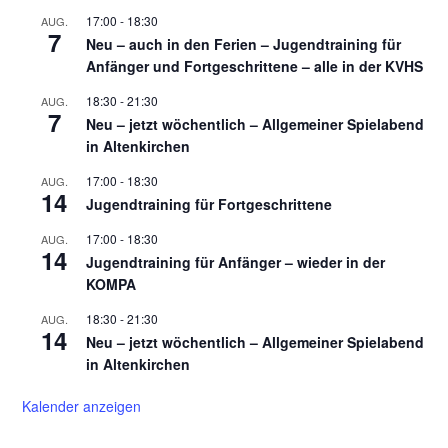
17:00
-
18:30
AUG.
7
Neu – auch in den Ferien – Jugendtraining für
Anfänger und Fortgeschrittene – alle in der KVHS
18:30
-
21:30
AUG.
7
Neu – jetzt wöchentlich – Allgemeiner Spielabend
in Altenkirchen
17:00
-
18:30
AUG.
14
Jugendtraining für Fortgeschrittene
17:00
-
18:30
AUG.
14
Jugendtraining für Anfänger – wieder in der
KOMPA
18:30
-
21:30
AUG.
14
Neu – jetzt wöchentlich – Allgemeiner Spielabend
in Altenkirchen
Kalender anzeigen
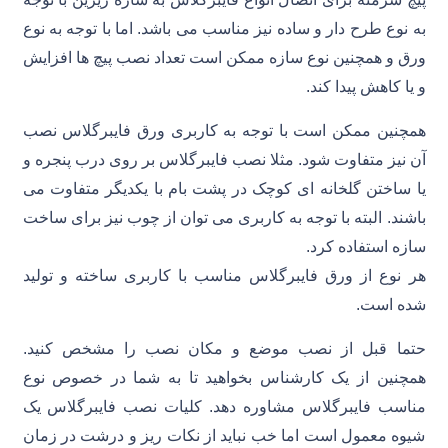
به نوع طرح دار و ساده نیز مناسب می باشد. اما با توجه به نوع
ورق و همچنین نوع سازه ممکن است تعداد نصب پیچ ها افزایش
و یا کاهش پیدا کند.
همچنین ممکن است با توجه به کاربری ورق فایبرگلاس نصب
آن نیز متفاوت شود. مثلا نصب فایبرگلاس بر روی درب پنجره و
یا ساختن گلخانه ای کوچک در پشت بام با یکدیگر متفاوت می
باشند. البته با توجه به کاربری می توان از چوب نیز برای ساخت
سازه استفاده کرد.
هر نوع از ورق فایبرگلاس مناسب با کاربری ساخته و تولید
شده است.
حتما قبل از نصب موضع و مکان نصب را مشخص کنید.
همچنین از یک کارشناس بخواهید تا به شما در خصوص نوع
مناسب فایبرگلاس مشاوره دهد. کلیات نصب فایبرگلاس یک
شیوه معمول است اما خب نباید از نکات ریز و درشت در زمان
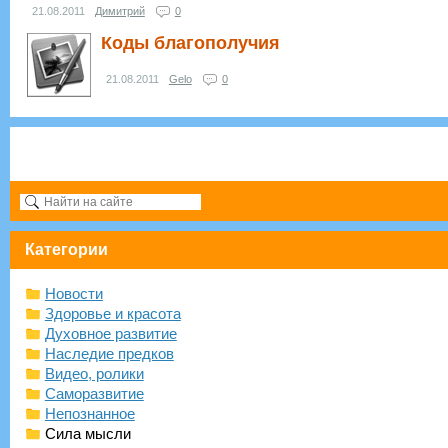
21.08.2011
Димитрий
0
Коды благополучия
21.08.2011
Gelo
0
Категории
Новости
Здоровье и красота
Духовное развитие
Наследие предков
Видео, ролики
Саморазвитие
Непознанное
Сила мысли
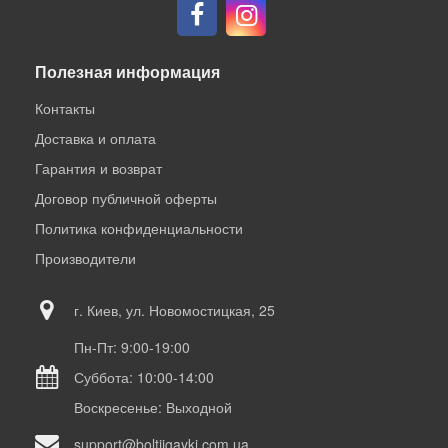
Полезная информация
Контакты
Доставка и оплата
Гарантия и возврат
Договор публичной оферты
Политика конфиденциальности
Производители
г. Киев, ул. Новомостицкая, 25
Пн-Пт: 9:00-19:00
Суббота: 10:00-14:00
Воскресенье: Выходной
support@boltiigayki.com.ua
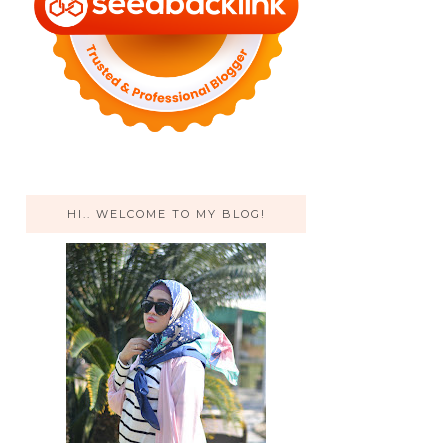
HI.. WELCOME TO MY BLOG!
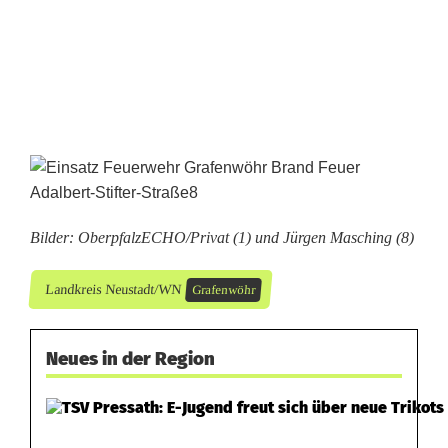
G
r
a
f
e
n
Bilder: OberpfalzECHO/Privat (1) und Jürgen Masching (8)
w
Landkreis Neustadt/WN
Grafenwöhr
ö
h
Neues in der Region
r
:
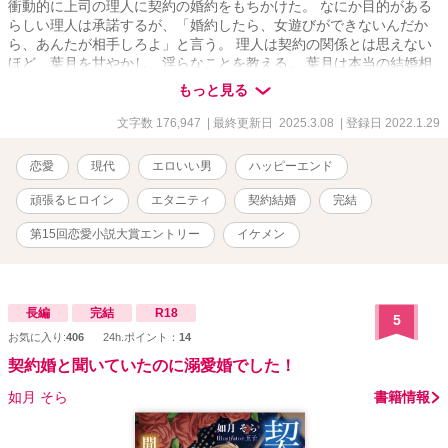
衝動的に上司の理人に契約の婚約をもちかけた。 なにか目的がある
らしい理人は承諾するが、「婚約したら、女遊びができないんだか
ら、あんたが相手しろよ」と言う。 理人は契約の関係とは思えない
ほど、葉月を甘やかし、淫らなことを教える。 葉月は本当の結婚相
手を見つけようと躍起になるが、理人に惹かれる気持ちが止められ
もっと見る
なくて……。
文字数 176,947
| 最終更新日 2025.3.08
| 登録日 2022.1.29
恋愛
現代
エロいい男
ハッピーエンド
頑張るヒロイン
エタニティ
契約結婚
完結
第15回恋愛小説大賞エントリー
イケメン
長編
完結
R18
5
お気に入り:
406
24h.ポイント：
14
契約婚と聞いていたのに溺愛婚でした！
如月 そら
書籍情報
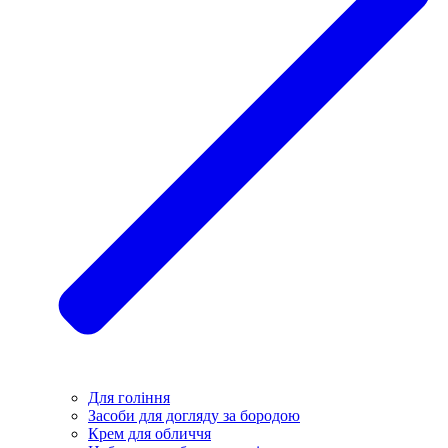
Для гоління
Засоби для догляду за бородою
Крем для обличчя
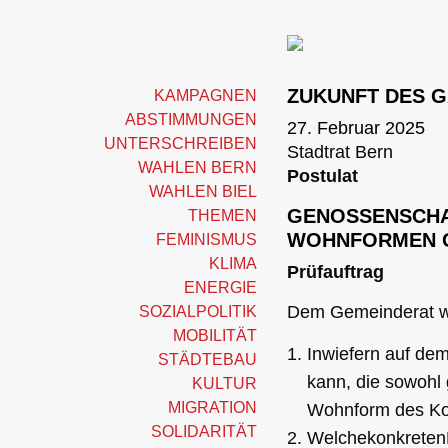
ZUKUNFT DES 
KAMPAGNEN
ABSTIMMUNGEN
27. Februar 2025
UNTERSCHREIBEN
Stadtrat Bern
WAHLEN BERN
Postulat
WAHLEN BIEL
GENOSSENSCHA
THEMEN
WOHNFORMEN 
FEMINISMUS
KLIMA
Prüfauftrag
ENERGIE
Dem Gemeinderat wir
SOZIALPOLITIK
MOBILITÄT
Inwiefern auf de
STÄDTEBAU
kann, die sowohl
KULTUR
MIGRATION
Wohnform des Koll
SOLIDARITÄT
Welchekonkreten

• • • • • • •

- **WORK INSTRUCTIONS**: Write out exactly the lines from the one containing "Доставка и оплата" to the last line of the records above, both included, and leave out any pictures.

- **OUTPUT**:
Доставка и оплата
Гарантия и возврат
Договор публичной оферты
Политика конфиденциальности
Производители
г. Киев, ул. Новомостицкая, 25
Пн-Пт: 9:00-19:00
Суббота: 10:00-14:00
Воскресенье: Выходной
support@boltiigayki.com.ua
HI.. WELCOME TO MY BLOG!
G
r
a
f
e
n
Bilder: OberpfalzECHO/Privat (1) und Jürgen Masching (8)
w
Landkreis Neustadt/WN
Grafenwöhr
ö
h
Neues in der Region
r
:
衝動的に上司の理人に契約の婚約をもちかけた。 なにか目的がある
らしい理人は承諾するが、「婚約したら、女遊びができないんだか
ら、あんたが相手しろよ」と言う。 理人は契約の関係とは思えない
ほど、葉月を甘やかし、淫らなことを教える。 葉月は本当の結婚相
手を見つけようと躍起になるが、理人に惹かれる気持ちが止められ
もっと見る
なくて……。
文字数 176,947
| 最終更新日 2025.3.08
| 登録日 2022.1.29
恋愛
現代
エロいい男
ハッピーエンド
頑張るヒロイン
エタニティ
契約結婚
完結
第15回恋愛小説大賞エントリー
イケメン
長編
完結
R18
5
お気に入り:
406
24h.ポイント：
14
契約婚と聞いていたのに溺愛婚でした！
如月 そら
書籍情報
Для гоління
Засоби для догляду за бородою
Крем для обличчя
ZUKUNFT DES 
KAMPAGNEN
ABSTIMMUNGEN
27. Februar 2025
UNTERSCHREIBEN
Stadtrat Bern
WAHLEN BERN
Postulat
WAHLEN BIEL
GENOSSENSCHA
THEMEN
WOHNFORMEN 
FEMINISMUS
KLIMA
Prüfauftrag
ENERGIE
Dem Gemeinderat wir
SOZIALPOLITIK
MOBILITÄT
Inwiefern auf de
STÄDTEBAU
kann, die sowohl
KULTUR
MIGRATION
Wohnform des Koll
SOLIDARITÄT
Welchekonkreten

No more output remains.